I discovered the "FizzBuzz" question today at coding horror. Great article. However, something in one of the user-comments confused me -- here's the quote:

Geez guys - EVERY ONE of you who gave example code - EVERY ONE - hard coded the FIZZ and BUZZ conditions...

It sounds to me like this poster is ridiculing people for "hard-coding" conditions, ie :

if(i % 3 == 0)
...

What is point the poster is trying to make? Is there another way to specify conditions in a program?

Thanks for taking the time!

Dan

the FIZZ and BUZZ conditions...

+1  A: 

The point of Fizz Buzz is to quickly weed out non-programmers, not find the best programmer. Any reasonable function that meets the specification is acceptable for this test.
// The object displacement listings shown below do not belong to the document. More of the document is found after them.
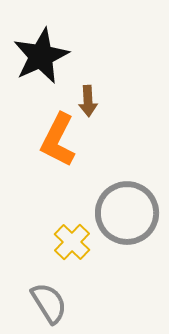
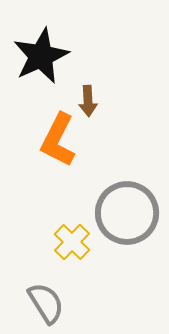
gray semicircle: moved 3 px left
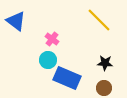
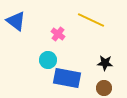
yellow line: moved 8 px left; rotated 20 degrees counterclockwise
pink cross: moved 6 px right, 5 px up
blue rectangle: rotated 12 degrees counterclockwise
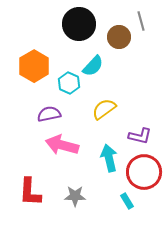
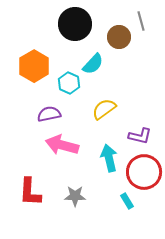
black circle: moved 4 px left
cyan semicircle: moved 2 px up
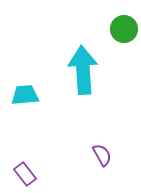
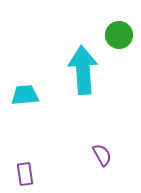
green circle: moved 5 px left, 6 px down
purple rectangle: rotated 30 degrees clockwise
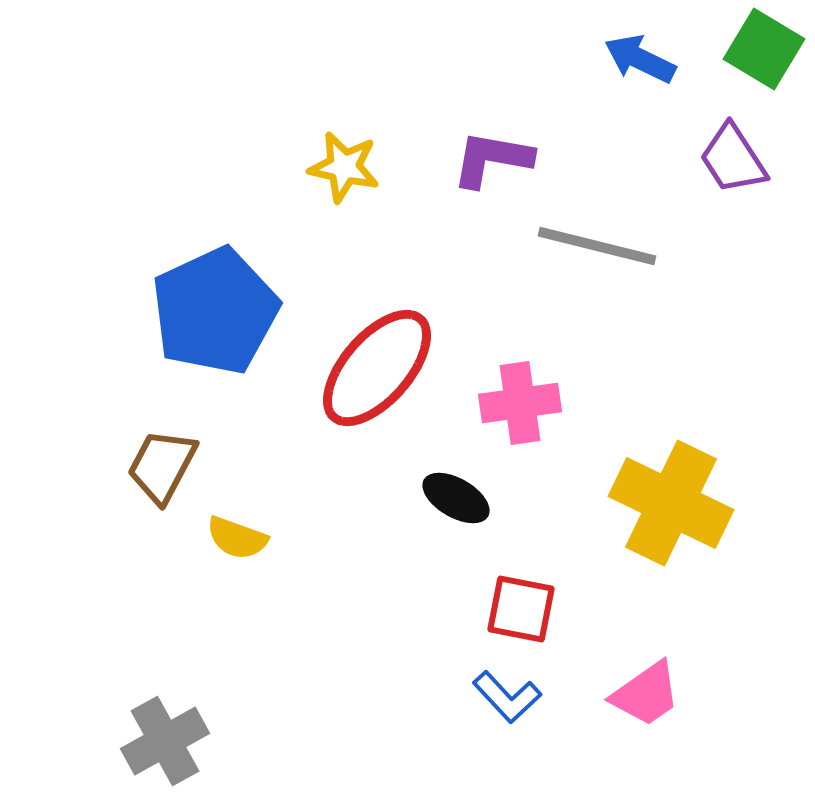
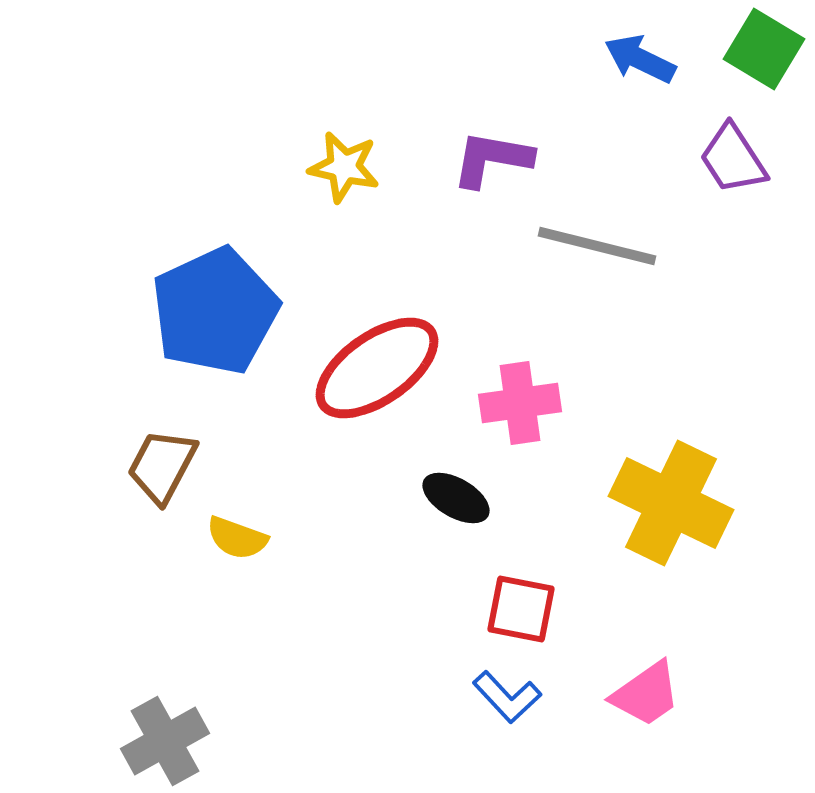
red ellipse: rotated 14 degrees clockwise
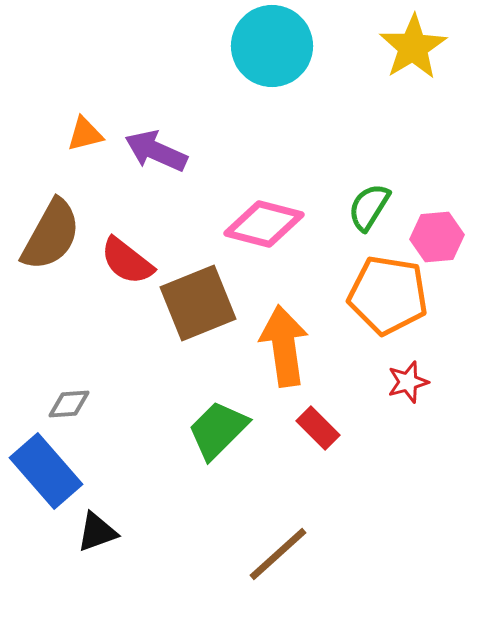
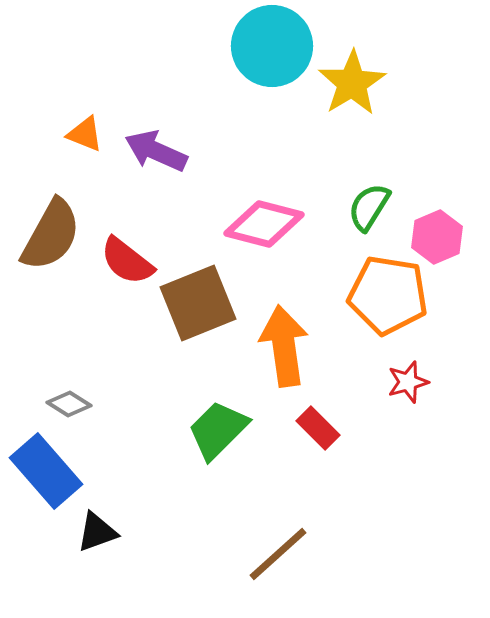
yellow star: moved 61 px left, 36 px down
orange triangle: rotated 36 degrees clockwise
pink hexagon: rotated 18 degrees counterclockwise
gray diamond: rotated 36 degrees clockwise
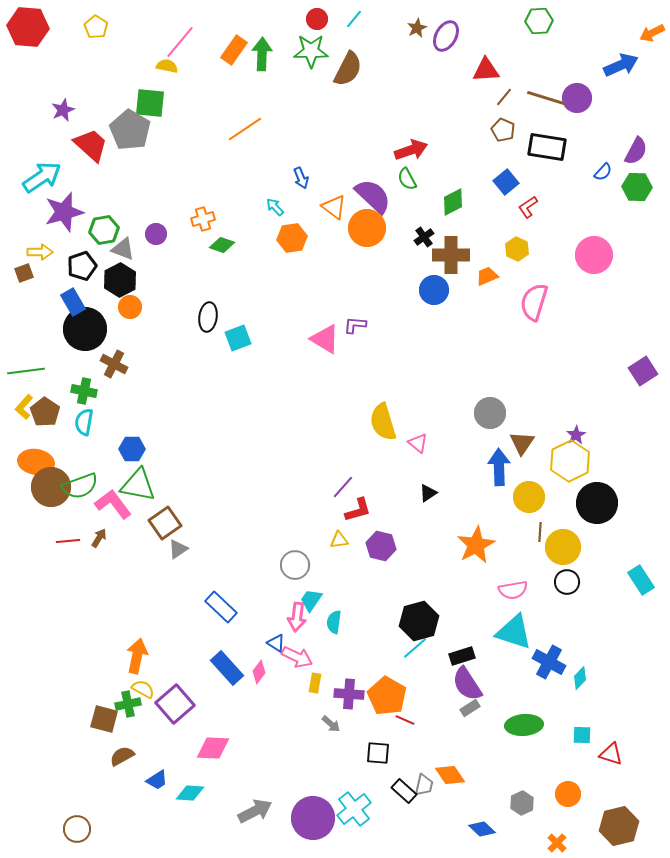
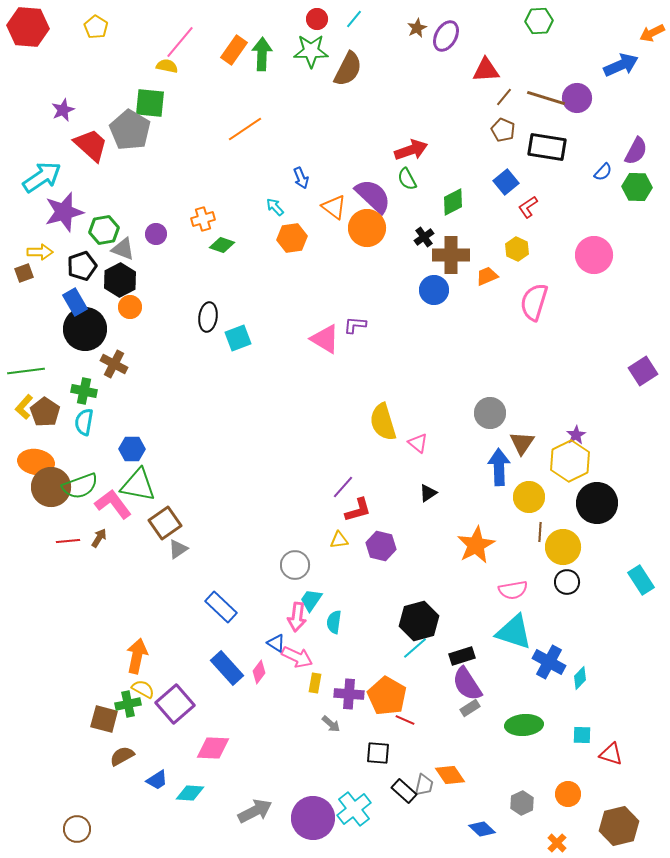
blue rectangle at (73, 302): moved 2 px right
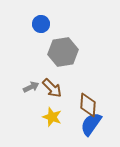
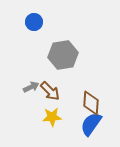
blue circle: moved 7 px left, 2 px up
gray hexagon: moved 3 px down
brown arrow: moved 2 px left, 3 px down
brown diamond: moved 3 px right, 2 px up
yellow star: rotated 24 degrees counterclockwise
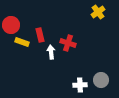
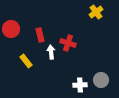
yellow cross: moved 2 px left
red circle: moved 4 px down
yellow rectangle: moved 4 px right, 19 px down; rotated 32 degrees clockwise
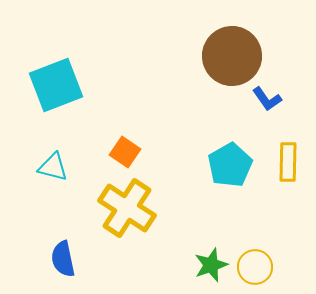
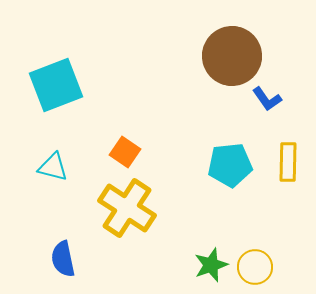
cyan pentagon: rotated 24 degrees clockwise
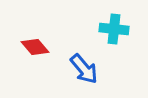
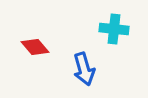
blue arrow: rotated 24 degrees clockwise
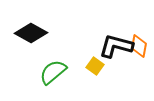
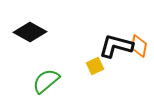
black diamond: moved 1 px left, 1 px up
yellow square: rotated 30 degrees clockwise
green semicircle: moved 7 px left, 9 px down
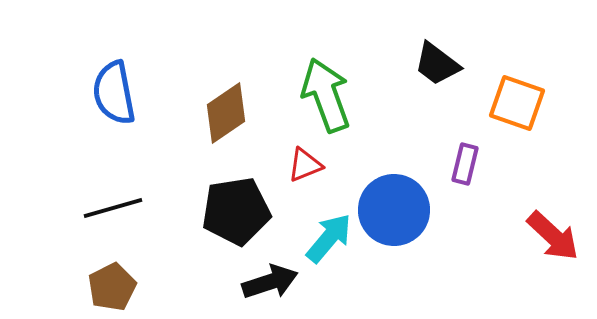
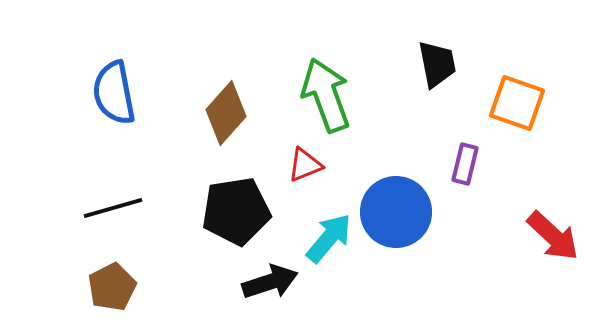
black trapezoid: rotated 138 degrees counterclockwise
brown diamond: rotated 14 degrees counterclockwise
blue circle: moved 2 px right, 2 px down
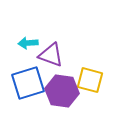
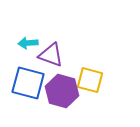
blue square: rotated 32 degrees clockwise
purple hexagon: rotated 8 degrees clockwise
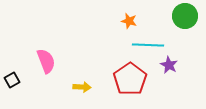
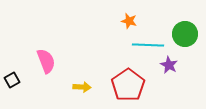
green circle: moved 18 px down
red pentagon: moved 2 px left, 6 px down
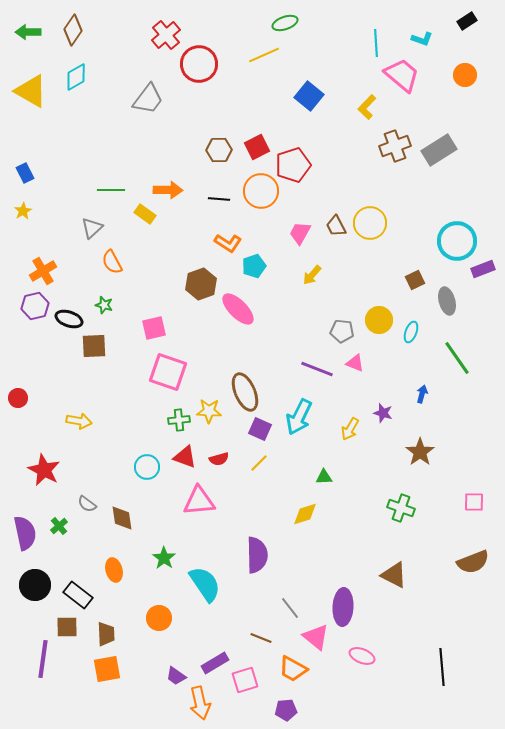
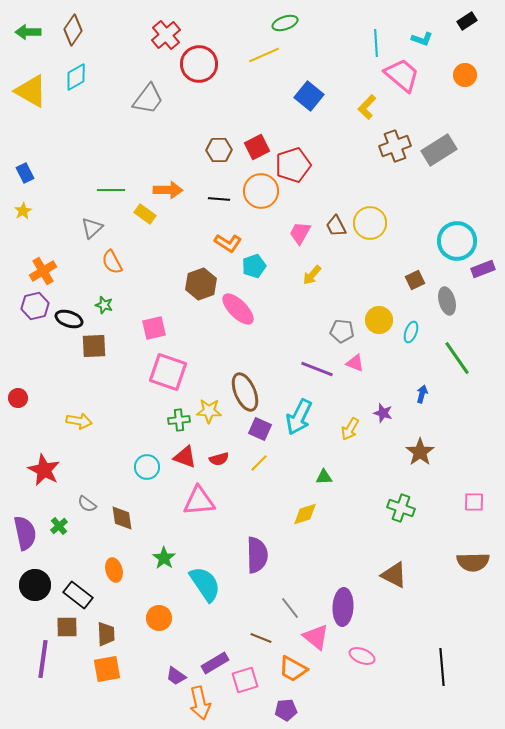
brown semicircle at (473, 562): rotated 20 degrees clockwise
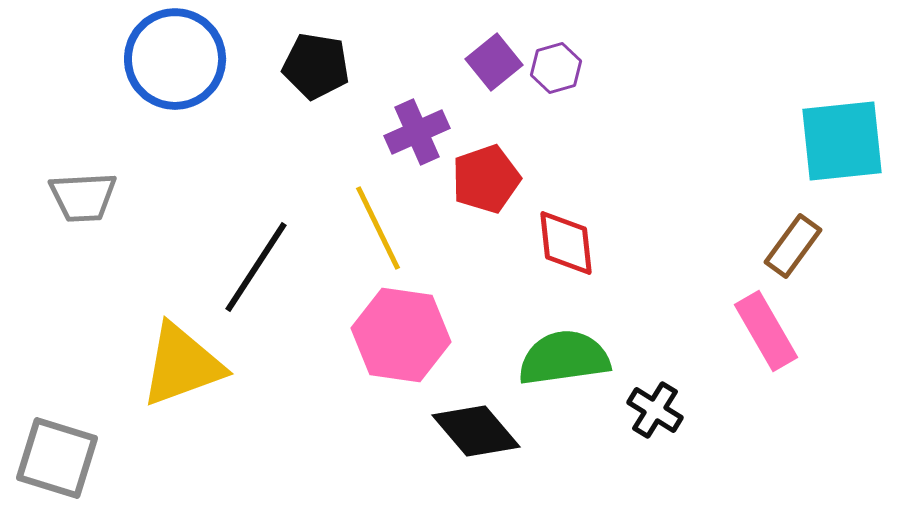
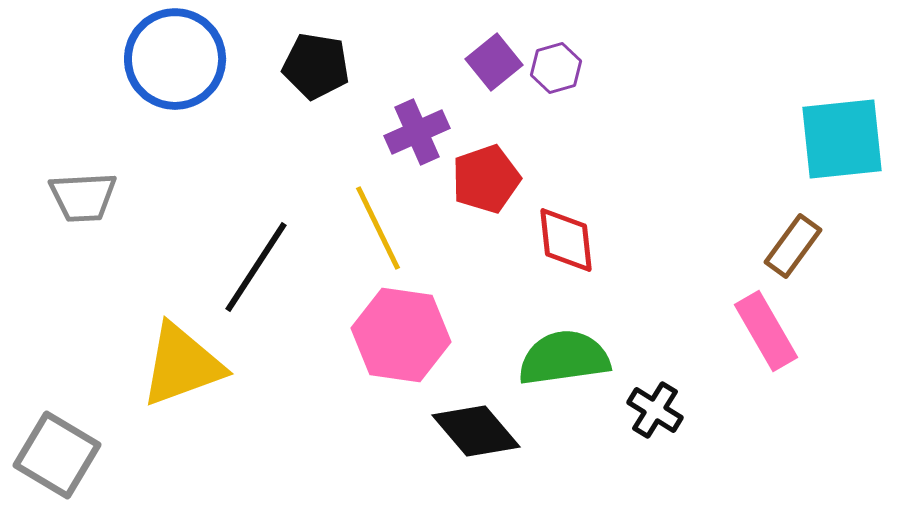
cyan square: moved 2 px up
red diamond: moved 3 px up
gray square: moved 3 px up; rotated 14 degrees clockwise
If you don't hardcode, great, you extra-pass. But, that doesn't get you out of the hard questions that are following. I usually increase the difficulty with each question, but I don't want to waste time if the candidate totally can't answer simple questions.

Lou Franco
+1  A: 

There's nothing wrong with hardcoding some conditions.

In the context of an interview, when I know that I'm coding FizzBuzz.java and not Enterprise Fizz Buzz with a database and 1000+ simultaneous users requiring five-nines uptime, it's ideal to hardcode these conditions.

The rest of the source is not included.